> _Task details_
The word "Tengo" may appear in some of the lines below. State how many lines contain it, and write only that number.

________________

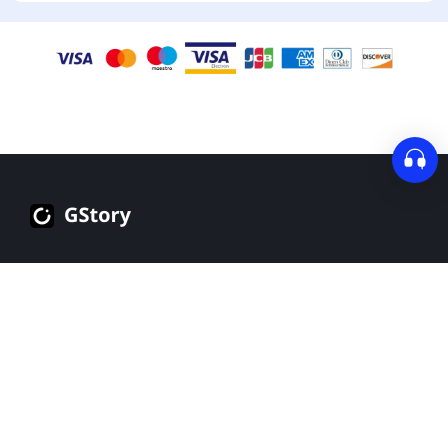
Logg inn
Registrer deg
Alt-i-ett videoredigerer for enkel redigering og bedre
📢
design.
Norsk
Produkter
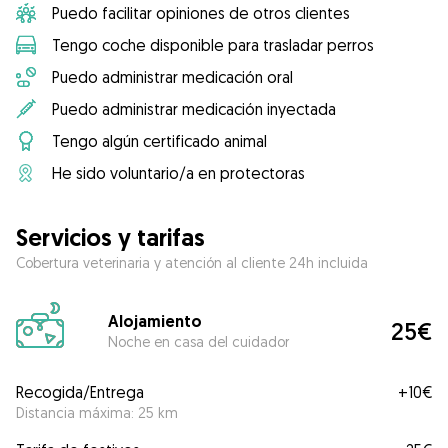
Puedo facilitar opiniones de otros clientes
Tengo coche disponible para trasladar perros
Puedo administrar medicación oral
Puedo administrar medicación inyectada
Tengo algún certificado animal
He sido voluntario/a en protectoras
Servicios y tarifas
Cobertura veterinaria y atención al cliente 24h incluida
Alojamiento
25€
Noche en casa del cuidador
Recogida/Entrega
+
10€
Distancia máxima: 25 km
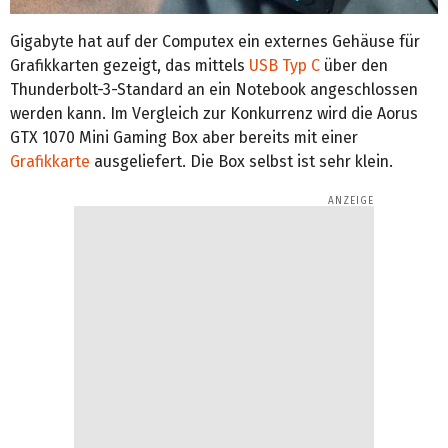
Gigabyte hat auf der Computex ein externes Gehäuse für
Grafikkarten gezeigt, das mittels
USB Typ C
über den
Thunderbolt-3-Standard an ein Notebook angeschlossen
werden kann. Im Vergleich zur Konkurrenz wird die Aorus
GTX 1070 Mini Gaming Box aber bereits mit einer
Grafikkarte
ausgeliefert. Die Box selbst ist sehr klein.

________________

> _Your solution_
2